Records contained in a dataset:
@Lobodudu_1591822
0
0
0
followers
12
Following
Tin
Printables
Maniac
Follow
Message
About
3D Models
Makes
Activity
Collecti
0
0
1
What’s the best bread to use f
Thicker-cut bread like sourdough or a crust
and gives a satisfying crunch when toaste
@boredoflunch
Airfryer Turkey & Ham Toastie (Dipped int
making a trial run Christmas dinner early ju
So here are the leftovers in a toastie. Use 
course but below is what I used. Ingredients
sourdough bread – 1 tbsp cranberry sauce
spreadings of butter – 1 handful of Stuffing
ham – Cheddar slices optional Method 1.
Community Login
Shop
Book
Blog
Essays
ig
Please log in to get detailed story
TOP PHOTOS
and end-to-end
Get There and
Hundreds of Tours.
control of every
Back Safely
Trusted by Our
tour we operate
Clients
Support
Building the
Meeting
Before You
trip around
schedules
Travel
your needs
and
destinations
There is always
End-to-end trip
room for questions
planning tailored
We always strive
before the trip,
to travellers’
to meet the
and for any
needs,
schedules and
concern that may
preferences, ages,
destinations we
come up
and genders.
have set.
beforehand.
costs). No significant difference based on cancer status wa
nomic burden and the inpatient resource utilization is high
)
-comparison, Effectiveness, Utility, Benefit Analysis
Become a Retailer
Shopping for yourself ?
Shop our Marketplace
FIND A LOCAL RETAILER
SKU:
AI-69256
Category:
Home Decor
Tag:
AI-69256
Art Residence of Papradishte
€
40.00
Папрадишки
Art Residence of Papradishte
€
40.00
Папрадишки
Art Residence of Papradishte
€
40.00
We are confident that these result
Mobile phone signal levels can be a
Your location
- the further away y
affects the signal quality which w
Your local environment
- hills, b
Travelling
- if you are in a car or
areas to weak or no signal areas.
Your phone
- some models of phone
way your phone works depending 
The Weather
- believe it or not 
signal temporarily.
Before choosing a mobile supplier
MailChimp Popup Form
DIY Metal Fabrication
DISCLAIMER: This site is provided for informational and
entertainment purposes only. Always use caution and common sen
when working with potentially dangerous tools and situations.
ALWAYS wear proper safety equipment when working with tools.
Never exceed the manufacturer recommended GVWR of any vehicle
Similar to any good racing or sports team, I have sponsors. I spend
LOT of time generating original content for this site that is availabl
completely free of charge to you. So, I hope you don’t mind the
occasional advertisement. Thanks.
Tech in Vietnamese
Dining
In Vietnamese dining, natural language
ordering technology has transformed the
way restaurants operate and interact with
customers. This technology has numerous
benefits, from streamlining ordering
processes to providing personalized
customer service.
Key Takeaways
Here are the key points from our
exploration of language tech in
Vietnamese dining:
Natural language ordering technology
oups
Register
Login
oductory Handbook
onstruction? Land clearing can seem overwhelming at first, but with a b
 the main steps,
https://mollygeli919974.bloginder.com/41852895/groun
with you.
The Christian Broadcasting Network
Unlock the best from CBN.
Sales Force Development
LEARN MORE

==

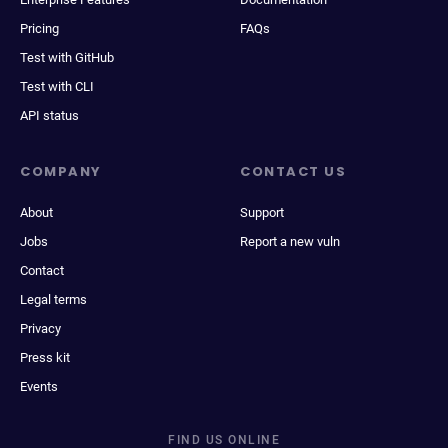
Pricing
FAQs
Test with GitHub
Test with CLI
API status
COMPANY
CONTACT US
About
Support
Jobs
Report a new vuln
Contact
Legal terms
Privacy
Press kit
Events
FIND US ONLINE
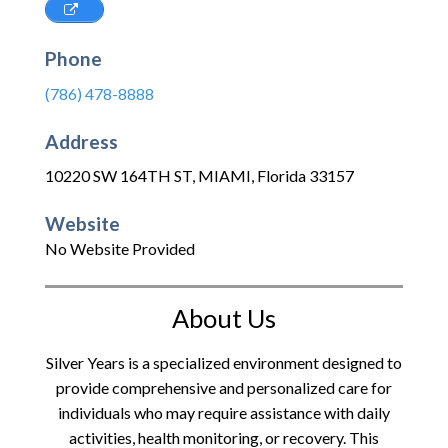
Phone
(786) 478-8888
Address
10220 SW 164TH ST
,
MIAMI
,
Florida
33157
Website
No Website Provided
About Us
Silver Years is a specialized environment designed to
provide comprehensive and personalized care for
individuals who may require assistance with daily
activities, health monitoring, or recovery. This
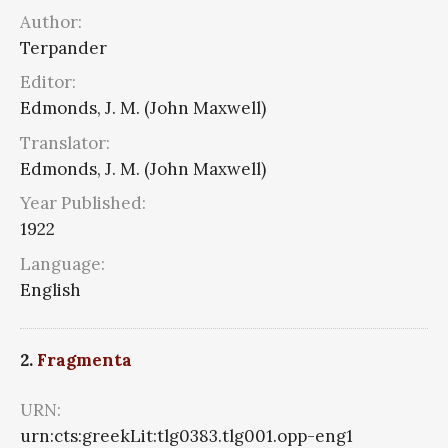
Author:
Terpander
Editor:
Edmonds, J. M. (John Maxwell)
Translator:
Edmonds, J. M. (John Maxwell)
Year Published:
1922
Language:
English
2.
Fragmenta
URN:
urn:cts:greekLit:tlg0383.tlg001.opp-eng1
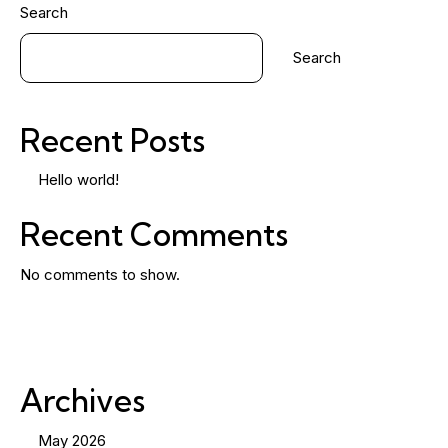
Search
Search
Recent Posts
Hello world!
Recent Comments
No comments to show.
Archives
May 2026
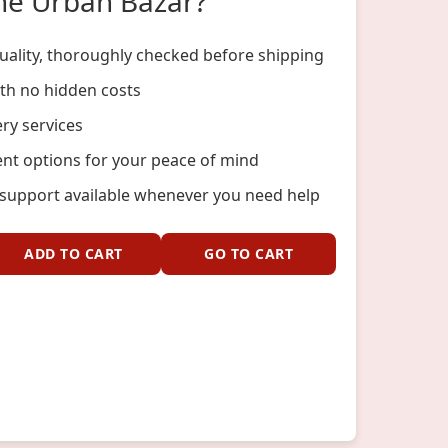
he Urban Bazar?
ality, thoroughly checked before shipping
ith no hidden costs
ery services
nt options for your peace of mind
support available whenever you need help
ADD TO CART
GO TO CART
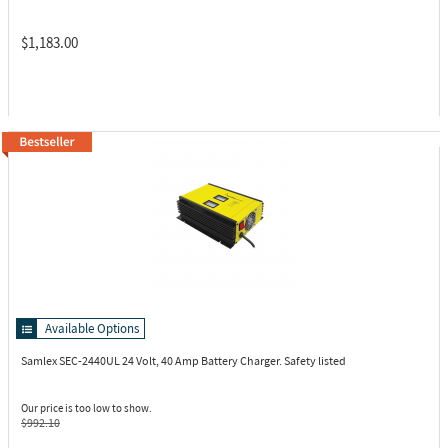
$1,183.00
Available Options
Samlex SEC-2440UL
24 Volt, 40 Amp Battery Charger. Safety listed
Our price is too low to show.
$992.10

:: Work item ::
Please transcribe only the lines in the records above running from the line that has "customers. This technology has numerous" through the line that has "oductory Handbook", both included, exactly as they appear.

:: Solved problem ::
customers. This technology has numerous
benefits, from streamlining ordering
processes to providing personalized
customer service.
Key Takeaways
Here are the key points from our
exploration of language tech in
Vietnamese dining:
Natural language ordering technology
oups
Register
Login
oductory Handbook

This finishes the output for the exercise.